I want to predict day-ahead energy consumption using repetitive neural networks (RNNs). But I believe that the required data format (samples, time parameters, functions) for RNN is confusing. Let me explain with an example:
I have power_dataset.csv on Dropbox, which contains energy consumption from June 5 to June 18 at 10 minutes (144 observations per day). Now, to test the performance of RNN with rnn R , I follow these steps
- train model
Mfor use on June 17th using data from June 5-16. - predict usage on June 18th with
Mand updated usage from June 6th to 17th.
My understanding of the RNN data format:
Samples: Number of samples or observations.

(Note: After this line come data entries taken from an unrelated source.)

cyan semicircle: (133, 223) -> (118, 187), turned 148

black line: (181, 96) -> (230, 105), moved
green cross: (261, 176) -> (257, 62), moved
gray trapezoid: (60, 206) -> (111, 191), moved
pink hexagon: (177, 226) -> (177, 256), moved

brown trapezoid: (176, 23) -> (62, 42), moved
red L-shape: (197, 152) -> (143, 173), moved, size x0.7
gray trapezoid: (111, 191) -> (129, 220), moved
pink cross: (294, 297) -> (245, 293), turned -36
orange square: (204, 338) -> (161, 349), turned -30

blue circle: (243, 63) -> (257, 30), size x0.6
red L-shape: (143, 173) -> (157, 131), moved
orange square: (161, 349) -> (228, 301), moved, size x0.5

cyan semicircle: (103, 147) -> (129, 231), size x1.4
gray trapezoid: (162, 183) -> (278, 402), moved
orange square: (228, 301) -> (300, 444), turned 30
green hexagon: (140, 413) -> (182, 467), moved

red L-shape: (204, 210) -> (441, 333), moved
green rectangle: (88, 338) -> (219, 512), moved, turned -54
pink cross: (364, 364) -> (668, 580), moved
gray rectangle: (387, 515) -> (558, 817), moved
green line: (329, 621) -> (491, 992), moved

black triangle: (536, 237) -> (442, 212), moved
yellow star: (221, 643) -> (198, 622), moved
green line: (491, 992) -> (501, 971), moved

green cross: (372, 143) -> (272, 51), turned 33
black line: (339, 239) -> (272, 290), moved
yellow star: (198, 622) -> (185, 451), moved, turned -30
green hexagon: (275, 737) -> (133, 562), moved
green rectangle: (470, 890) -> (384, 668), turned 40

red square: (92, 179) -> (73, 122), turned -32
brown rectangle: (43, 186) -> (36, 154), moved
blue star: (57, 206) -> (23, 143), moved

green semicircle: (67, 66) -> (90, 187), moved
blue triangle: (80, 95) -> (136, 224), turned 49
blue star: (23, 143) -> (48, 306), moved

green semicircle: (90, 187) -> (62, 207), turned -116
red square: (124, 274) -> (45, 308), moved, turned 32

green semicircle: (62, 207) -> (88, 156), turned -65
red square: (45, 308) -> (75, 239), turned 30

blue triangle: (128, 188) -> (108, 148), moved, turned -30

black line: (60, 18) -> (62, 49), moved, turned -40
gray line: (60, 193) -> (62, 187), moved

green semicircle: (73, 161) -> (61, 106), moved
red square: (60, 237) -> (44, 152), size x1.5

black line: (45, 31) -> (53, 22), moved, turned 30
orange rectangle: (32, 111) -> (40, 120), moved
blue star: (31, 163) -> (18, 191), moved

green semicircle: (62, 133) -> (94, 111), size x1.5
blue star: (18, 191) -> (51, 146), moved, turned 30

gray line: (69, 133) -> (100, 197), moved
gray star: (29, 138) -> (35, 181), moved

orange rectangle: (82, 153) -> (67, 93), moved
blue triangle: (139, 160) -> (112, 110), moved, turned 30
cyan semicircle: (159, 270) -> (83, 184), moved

timesteps: Number of steps when the pattern repeats. In my case, 144 observations occur every other day, so each subsequent 144 observations make up timestamps. In other words, it determines seasonality.
functions: The number of functions that are one of my cases, that is, the time series of consumption during historical days
Accordingly, my script looks like this:
library(rnn)
df <- read.csv("power_dataset.csv")
train <- df[1:2016,]
test <- df[145:dim(df)[1],]
trainX <- train[1:1872,]$power
trainY <- train[1873:dim(train)[1],]$power
tx <- array(trainX,dim=c(NROW(trainX),144,1))
ty <- array(trainY,dim=c(NROW(trainY),144,1))
model <- trainr(X=tx,Y=ty,learningrate = 0.04, hidden_dim = 10, numepochs = 100)
Error output:
The sample dimension of X is different from the sample dimension of Y.
The error occurs due to incorrect data formatting. How to format data correctly?